The brokerage added that the freed shares are worth a little over Rs 2,200 crore. While a lock-in expiry does not imply that all eligible shares will be sold, the increased tradable supply often weighs on sentiment, especially when a newly listed company is still in price-discovery mode.
The shares of the company made a stable debut on stock markets on November 12, listing with a premium of 12% over the IPO price at Rs 112 apiece on NSE. The stock then surged around 94% from its IPO price in just five sessions to hit a high of Rs 193.80 apiece on November 18. But that momentum cooled quickly. From its post-listing peak of about Rs 193, the stock has now corrected roughly 26%, though it continues to trade comfortably above the issue price. However, it is still up more than 43% from its IPO price of Rs 100, and around 28% from its listing price of Rs 112 on NSE. Its market capitalisation currently stands at over Rs 88,460 crore.
Groww Q2 Results
Groww posted a consolidated net profit of Rs 471.4 crore for the second quarter of FY26, the company said on November 21. Profit was up 12% from the Rs 420.16 crore it earned in the same quarter a year earlier.

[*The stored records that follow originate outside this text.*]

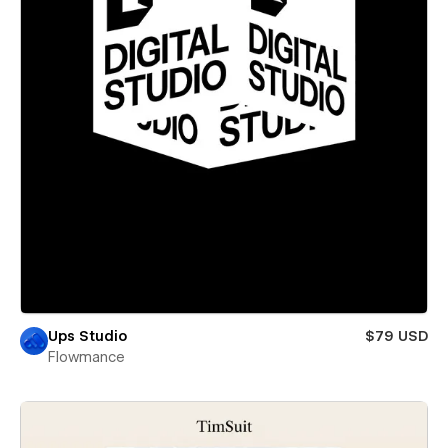
Ups Studio
$79 USD
Flowmance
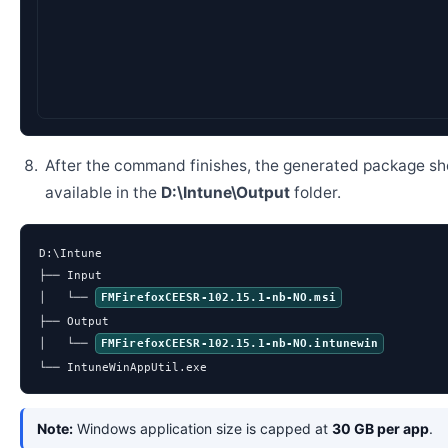
After the command finishes, the generated package sh
available in the
D:\Intune\Output
folder.
D:\Intune

├── Input

│   └── 
FMFirefoxCEESR-102.15.1-nb-NO.msi
├── Output

│   └── 
FMFirefoxCEESR-102.15.1-nb-NO.intunewin
└── IntuneWinAppUtil.exe
Note:
Windows application size is capped at
30 GB per app
.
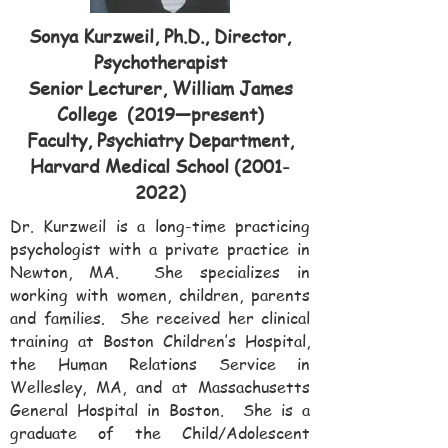
Sonya Kurzweil, Ph.D., Director,
Psychotherapist
Senior Lecturer, William James
College (2019—present)
Faculty, Psychiatry Department,
Harvard Medical School
(2001-
2022)
Dr. Kurzweil is a long-time practicing
psychologist with a private practice in
Newton, MA. She specializes in
working with women, children, parents
and families. She received her clinical
training at Boston Children’s Hospital,
the Human Relations Service in
Wellesley, MA, and at Massachusetts
General Hospital in Boston. She is a
graduate of the Child/Adolescent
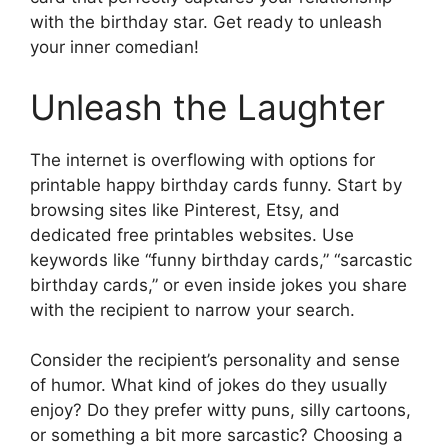
with the birthday star. Get ready to unleash
your inner comedian!
Unleash the Laughter
The internet is overflowing with options for
printable happy birthday cards funny. Start by
browsing sites like Pinterest, Etsy, and
dedicated free printables websites. Use
keywords like “funny birthday cards,” “sarcastic
birthday cards,” or even inside jokes you share
with the recipient to narrow your search.
Consider the recipient’s personality and sense
of humor. What kind of jokes do they usually
enjoy? Do they prefer witty puns, silly cartoons,
or something a bit more sarcastic? Choosing a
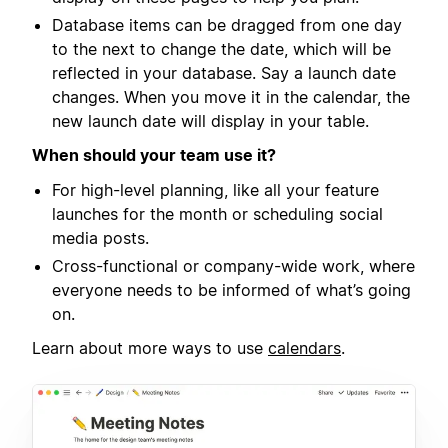
Database items can be dragged from one day
to the next to change the date, which will be
reflected in your database. Say a launch date
changes. When you move it in the calendar, the
new launch date will display in your table.
When should your team use it?
For high-level planning, like all your feature
launches for the month or scheduling social
media posts.
Cross-functional or company-wide work, where
everyone needs to be informed of what’s going
on.
Learn about more ways to use
calendars
.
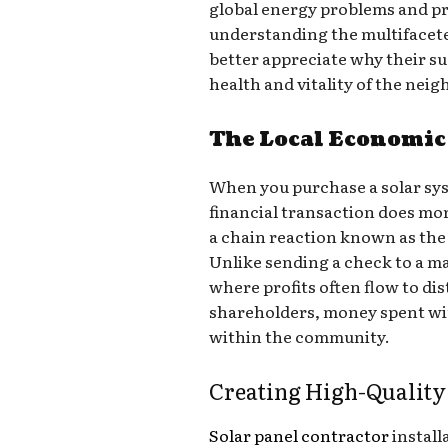
global energy problems and pra
understanding the multifacete
better appreciate why their suc
health and vitality of the nei
The Local Economic 
When you purchase a solar sys
financial transaction does mor
a chain reaction known as the 
Unlike sending a check to a ma
where profits often flow to di
shareholders, money spent wit
within the community.
Creating High-Quality
Solar panel contractor
install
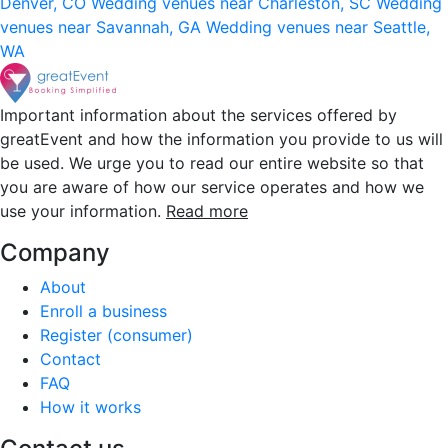
Denver, CO
Wedding venues near Charleston, SC
Wedding
venues near Savannah, GA
Wedding venues near Seattle,
WA
Important information about the services offered by
greatEvent and how the information you provide to us will
be used. We urge you to read our entire website so that
you are aware of how our service operates and how we
use your information.
Read more
Company
About
Enroll a business
Register (consumer)
Contact
FAQ
How it works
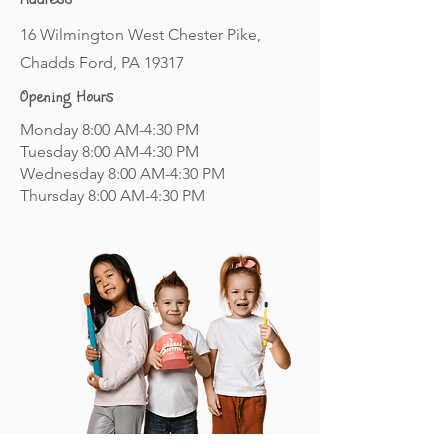
Address
16 Wilmington West Chester Pike,
Chadds Ford, PA 19317
Opening Hours
Monday 8:00 AM-4:30 PM
Tuesday 8:00 AM-4:30 PM
Wednesday 8:00 AM-4:30 PM
Thursday 8:00 AM-4:30 PM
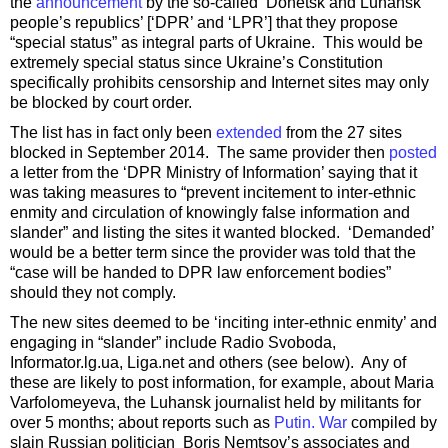
the
announcement
by the so-called ‘Donetsk and Luhansk
people’s republics’ [‘DPR’ and ‘LPR’] that they propose
“special status” as integral parts of Ukraine. This would be
extremely special status since Ukraine’s Constitution
specifically prohibits censorship and Internet sites may only
be blocked by court order.
The list has in fact only been
extended
from the 27 sites
blocked in September 2014. The same provider then
posted
a letter from the ‘DPR Ministry of Information’ saying that it
was taking measures to “prevent incitement to inter-ethnic
enmity and circulation of knowingly false information and
slander” and listing the sites it wanted blocked. ‘Demanded’
would be a better term since the provider was told that the
“case will be handed to DPR law enforcement bodies”
should they not comply.
The new sites deemed to be ‘inciting inter-ethnic enmity’ and
engaging in “slander” include Radio Svoboda,
Informator.lg.ua, Liga.net and others (see below). Any of
these are likely to post information, for example, about Maria
Varfolomeyeva, the Luhansk journalist held by militants for
over 5 months; about reports such as
Putin. War
compiled by
slain Russian politician Boris Nemtsov’s associates and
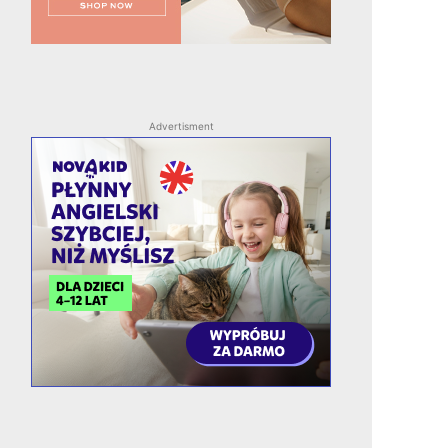
Advertisment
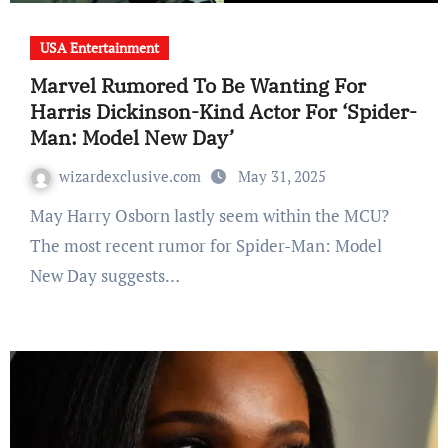
USA Entertainment
Marvel Rumored To Be Wanting For
Harris Dickinson-Kind Actor For ‘Spider-
Man: Model New Day’
wizardexclusive.com
May 31, 2025
May Harry Osborn lastly seem within the MCU?
The most recent rumor for Spider-Man: Model
New Day suggests…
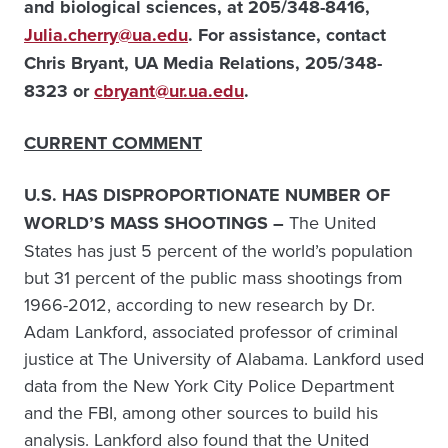
and biological sciences, at
205/348-8416,
Julia.cherry@ua.edu
. For assistance, contact
Chris Bryant, UA Media Relations, 205/348-
8323 or
cbryant@ur.ua.edu
.
CURRENT COMMENT
U.S. HAS DISPROPORTIONATE NUMBER OF
WORLD’S MASS SHOOTINGS –
The United
States has just 5 percent of the world’s population
but 31 percent of the public mass shootings from
1966-2012, according to new research by Dr.
Adam Lankford, associated professor of criminal
justice at The University of Alabama. Lankford used
data from the New York City Police Department
and the FBI, among other sources to build his
analysis. Lankford also found that the United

Revenue from operations, however, moved lower. The firm reported Rs 1,018.7 crore in operating revenue for Q2 FY26, a 9.5% drop compared with Rs 1,125.39 crore in the year-ago period.
Lenskart’s 1-month lock-in period ended on December 8
This week saw the lock-in period expire for a few other newly listed tech and consumer internet spaces. On December 8, just two days before Groww’s expiry, Lenskart Solutions saw 41 million shares, also equivalent to 2% of its outstanding stock, come out of lock-in.
Market participants noted that back-to-back unlocks in high-profile digital-economy names have added to caution, with traders watching how each company absorbs the sudden increase in available float.
The December event is only the first leg for Groww. Nuvama’s schedule shows that another 149 million shares again amounting to about 2% of the company, will become free to trade on February 9, when the three-month shareholder lock-in expires.